Some quick thoughts about mass media propaganda on the Modi cash ban in India.

  1. Critics in the mainstream media, especially from Western establishment mouthpieces like the London School of Economics, are repeatedly mentioning “the poor” as the primary victim of the cash ban.  Now,  daily workers are certainly suffering, because they can’t be paid in cash regularly, but they are very, very far from being the only people suffering. Indeed, the affluent, the middle-class, the lower middle-class, urban residents and rural, the whole of the country has been profoundly affected. Being rich does not exempt you from standing in line for days trying to get out a trivial part of your savings. Being rich (on paper) does not prevent your business from collapsing because you cannot order supplies or because consumer demand has collapsed with the cash crunch.
  2.  Mainstream critics are breezily assuming the virtue of the alleged objective of the plan: rooting out corruption, “black money,” and crime.  But the printing of  new 2000 rupee notes belies this assumption. Larger bills are usually favored by people involved in shady cash dealings.  By contrast, the banned 500 and 1000 rupee notes were widely used in the legitimate cash-based economy. This suggests that attacking the cash-based economy was the real goal of the cash ban.
  3.  Mainstream critics are repeatedly associating cashless with crimeless or “clean” money.  The cashless project has become equated with the cleanliness program. Swacch Bharat or Clean India and Digital India have become one. But in fact,  money-laundering and the financing of criminal activity and terrorism are usually done through digital payments, especially the much-touted Bitcoin, which, elsewhere on this blog, I have deconstructed as a tool of the financial elites. Bitcoin India has soared multiple times following the cash ban. Who profited? When will the media go after this story?
  4.  The mainstream media has given us very sparse coverage of the broad and profound destruction of the economy underway, instead, opting for sound-bytes about a “temporary” decline in GDP that at most will take a few months to recover. But GDP itself is a spurious indicator of the economic well-being a country.  A far better indicator of the effects of the cash ban is taking a cross-section of the industries being devastated: the breadth and depth is astounding. The numbers are in the tens and hundreds of thousands. The workers involved are in the millions.

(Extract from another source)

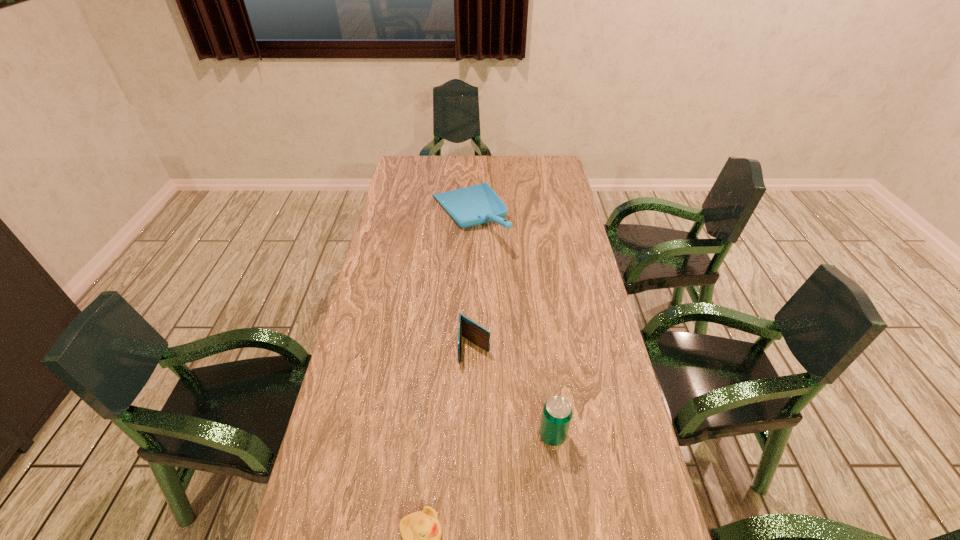 This screenshot has width=960, height=540. I want to click on vacant space that satisfies the following two spatial constraints: 1. on the exterior surface of the third nearest object; 2. on the left side of the rightmost object, so click(473, 435).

From the ceramic and diamond industry in Gujarat (Modi’s home state) to the chit-fund industry, farming, and leather-working; from book sellers to vegetable sellers, from real estate to Ayurvedic medicine, there is not a business that has not been dealt a severe blow, often,  irretrievably. The closing of tens of thousands of small businesses that constitute the majority of a sector leaves the market wide open for big businesses. Thus, the diamond business in Gujarat has been ruined for the small businesses that dominate 60% of it. But the large diamond merchants have survived and will no doubt expand. Now, who are those large diamond merchants? Could they be the same merchants who dominate the global industry from Antwerp? What is their relationship to the Modi government and its foreign backers?

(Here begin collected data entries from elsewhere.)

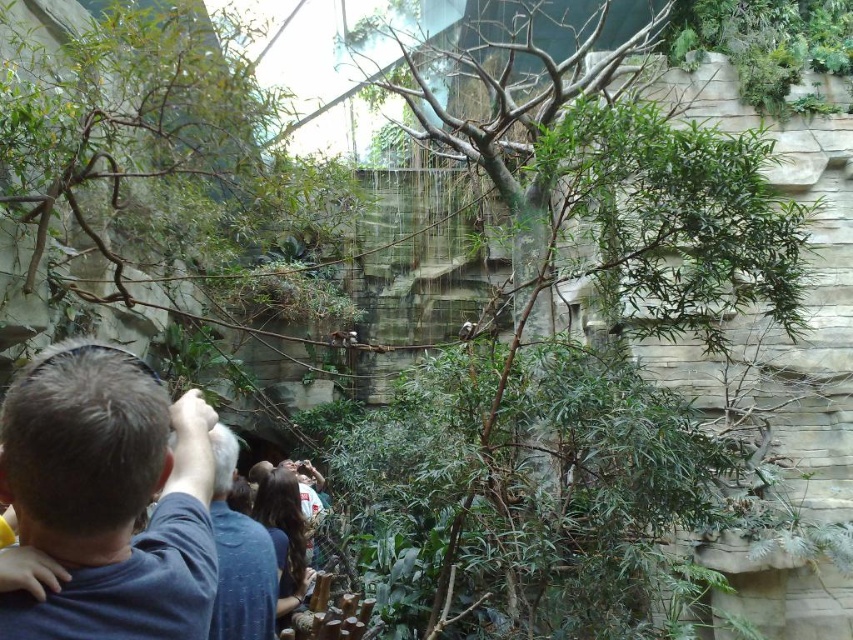 Question: From the image, what is the correct spatial relationship of green leafy tree at center in relation to dark brown hair at center?

Choices:
 (A) below
 (B) above

Answer: (B)

Question: Can you confirm if dark blue shirt at center is bigger than dark brown hair at center?

Choices:
 (A) yes
 (B) no

Answer: (A)

Question: Among these points, which one is nearest to the camera?

Choices:
 (A) [x=131, y=429]
 (B) [x=730, y=260]

Answer: (A)

Question: Which of the following is the closest to the observer?

Choices:
 (A) dark brown hair at center
 (B) dark blue shirt at lower left
 (C) green leafy tree at center

Answer: (B)

Question: From the image, what is the correct spatial relationship of dark blue shirt at lower left in relation to dark brown hair at center?

Choices:
 (A) right
 (B) left

Answer: (B)

Question: Considering the real-world distances, which object is closest to the dark blue shirt at center?

Choices:
 (A) dark brown hair at center
 (B) dark blue shirt at lower left

Answer: (B)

  5.  The last lie that is being circulated about the cash ban is that it was an ill thought-out, poorly planned act.  The evidence does not support this lie. The “cashless” project is a globalist objective with hoary roots, going back, proximately, to the 1990’s, when the capital markets were financialized and centralized. However, theoretically, since the inauguration of the Internet, the potential has always existed for the economic world to be digitalized and centralized. We must assume that those behind the adoption of the ‘net knew this. So, truthfully, at least from the 1970’s, the cashless project has been in the works. Secondly,  Western fintech has been trying to get its foot into the Indian market over the last several years, without success. The Modi cash ban has now forcibly opened the market for it. Indeed, finance capital has RAPED the country. Here is a real “rape crisis” that the Western media is glossing over.
  6.  My final point in this post is perhaps the most disturbing. While there is indeed a global move toward “cashless,” the notion that is being circulated in the MSM that the Indian cash ban is more-of-the-same is totally false and most likely disinformation. There is no Western country in the world in which the cashless project has intentionally and immediately inflicted the kind of damage that the Modi ban has done. The Western measures  are staid, gradualist, and leave scope for the use of cash and for privacy, since the infrastructure and policing available in the West is excellent. In India, by contrast, the cash ban is nothing less than dekulakization, and should bluntly be called economic warfare. Given that the powers-that-be behind Modi constitute the right-wing of the Anglo-Jewish oligarchy, the cash ban is an act of monumental treachery on the part of the PM; a rape of the native population and industry by a conspiracy of the state and big business; and the savage, unilateral imposition of a digital dictatorship from New York, London, and Tel Aviv, on the no-longer sovereign republic of India.